AU NOM DU PEUPLE FRANÇAIS

COUR D’APPEL DE PARIS

Chambre 1-5DP

RÉPARATION DES DÉTENTIONS PROVISOIRES

DÉCISION DU 06 Janvier 2025

(n° , 6 pages)

N°de répertoire général : N° RG 24/03441 – N° Portalis 35L7-V-B7I-CI6I2

Décision contradictoire en premier ressort ;

Nous, Jean-Paul BESSON, Premier Président de chambre, à la cour d’appel, agissant par délégation du premier président, assisté de Michelle NOMO, Greffière Stagiaire, lors des débats et de la mise à disposition avons rendu la décision suivante :

Statuant sur la requête déposée le 08 Février 2024 par Monsieur [B] [Z]

né le [Date naissance 1] 2001 à [Localité 6], demeurant [Adresse 2] ;

Non comparant

Représenté par Maître Gérard MATTEI, avocat au barreau de Paris

Vu les pièces jointes à cette requête ;

Vu les conclusions de l’Agent Judiciaire de l’Etat, notifiées par lettre recommandée avec avis de réception ;

Vu les conclusions du procureur général notifiées par lettre recommandée avec avis de réception ;

Vu les lettres recommandées avec avis de réception par lesquelles a été notifiée aux parties la date de l’audience fixée au 21 Octobre 2024 ;

Entendu Maître Gérard MATTEI représentant Monsieur [B] [Z],

Entendu Maître Julien DESPEISSE, avocat au barreau de Paris, substituant Maître Colin MAURICE, avocat au barreau de Paris, représentant l’Agent Judiciaire de l’Etat,

Entendue Madame Chantal BERGER, Magistrate Honoraire,

Les débats ayant eu lieu en audience publique, le conseil du requérant ayant eu la parole en dernier ;

Vu les articles 149, 149-1, 149-2, 149-3, 149-4, 150 et R.26 à R40-7 du Code de Procédure Pénale ;

* * *

M. [B] [Z], né le [Date naissance 1] 2001, de nationalité algérienne, a été mis en examen des chefs de viol en réunion, séquestration avec libération volontaire avant le 7e jour, vol en réunion et de refus de remettre la convention secrète de déchiffrement d’un moyen de cryptologie le 13 mars 2020 par un juge d’instruction du tribunal judiciaire de Meaux.
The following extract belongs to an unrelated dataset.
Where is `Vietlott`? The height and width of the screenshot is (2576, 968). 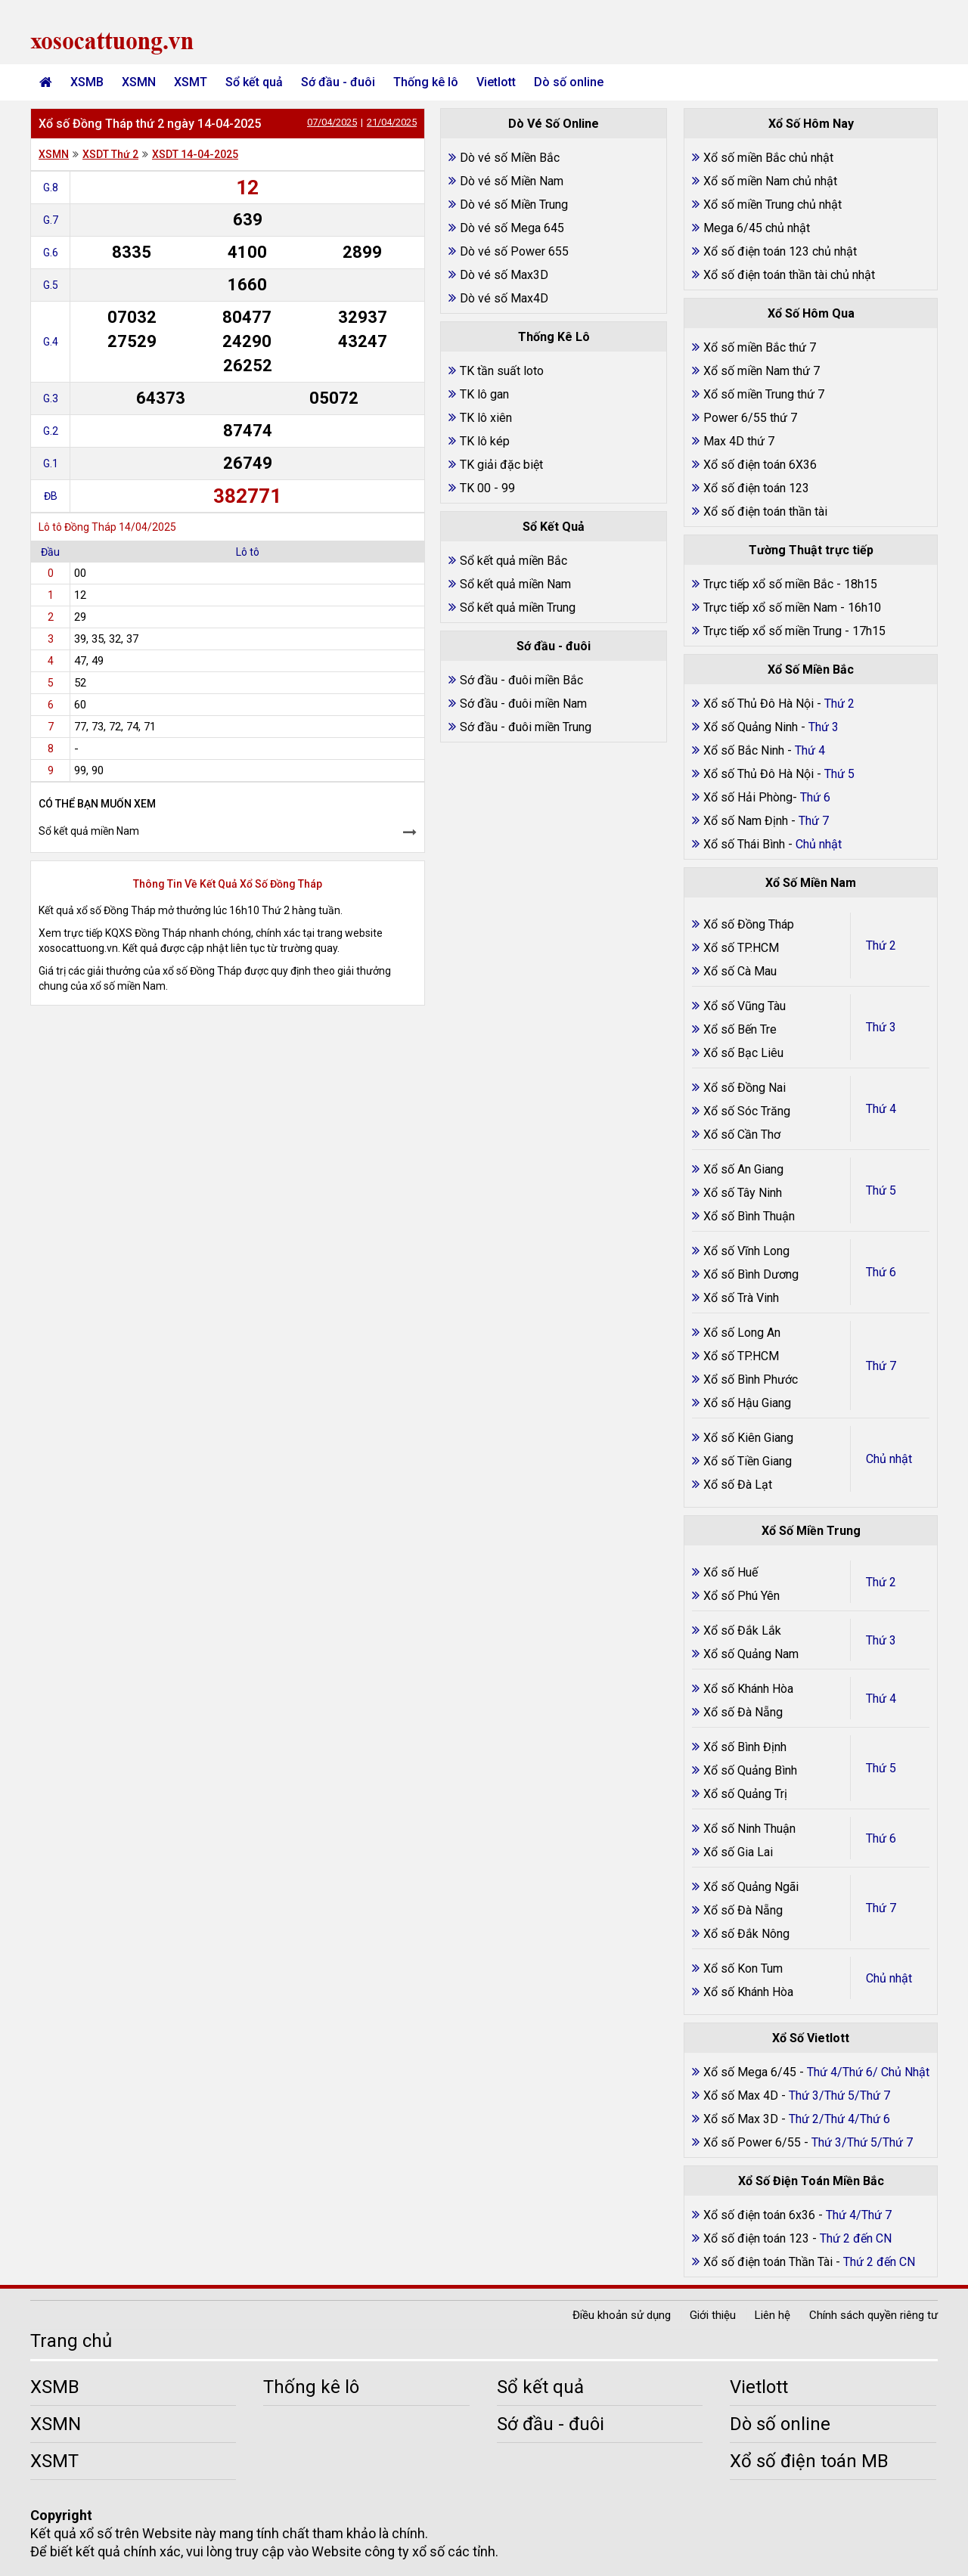
Vietlott is located at coordinates (496, 82).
Par ordonnance du juge des libertés et de la détention de la même juridiction, il a été placé en détention provisoire à la maison d’arrêt de [Localité 7] le même jour.
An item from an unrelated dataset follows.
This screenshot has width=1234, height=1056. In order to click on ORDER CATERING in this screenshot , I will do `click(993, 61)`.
Par ordonnance du 29 novembre 2021, le magistrat instructeur a remis en liberté M. [Z] et l’a placé sous contrôle judiciaire.

Par nouvelle ordonnance du 05 juillet 2022, le juge d’instruction a prononcé un non-lieu partiel, une requalification et une mise en accusation du requérant devant la cour d’assises des mineurs de Seine-et-Marne des chefs de viol en réunion et de violences en réunion.

Par arrêt du 24 octobre 2023, la cour d’assises de Seine-et-Marne a acquitté M. [Z] du chef de viol en réunion et l’a condamné du chef de violences en en réunion ayant entraîné une ITT n’excédant pas 8 jours à la peine d’un an d’emprisonnement. Cette décision est devenue définitive à son égard comme en atteste le certificat de non appel du 10 janvier 2024.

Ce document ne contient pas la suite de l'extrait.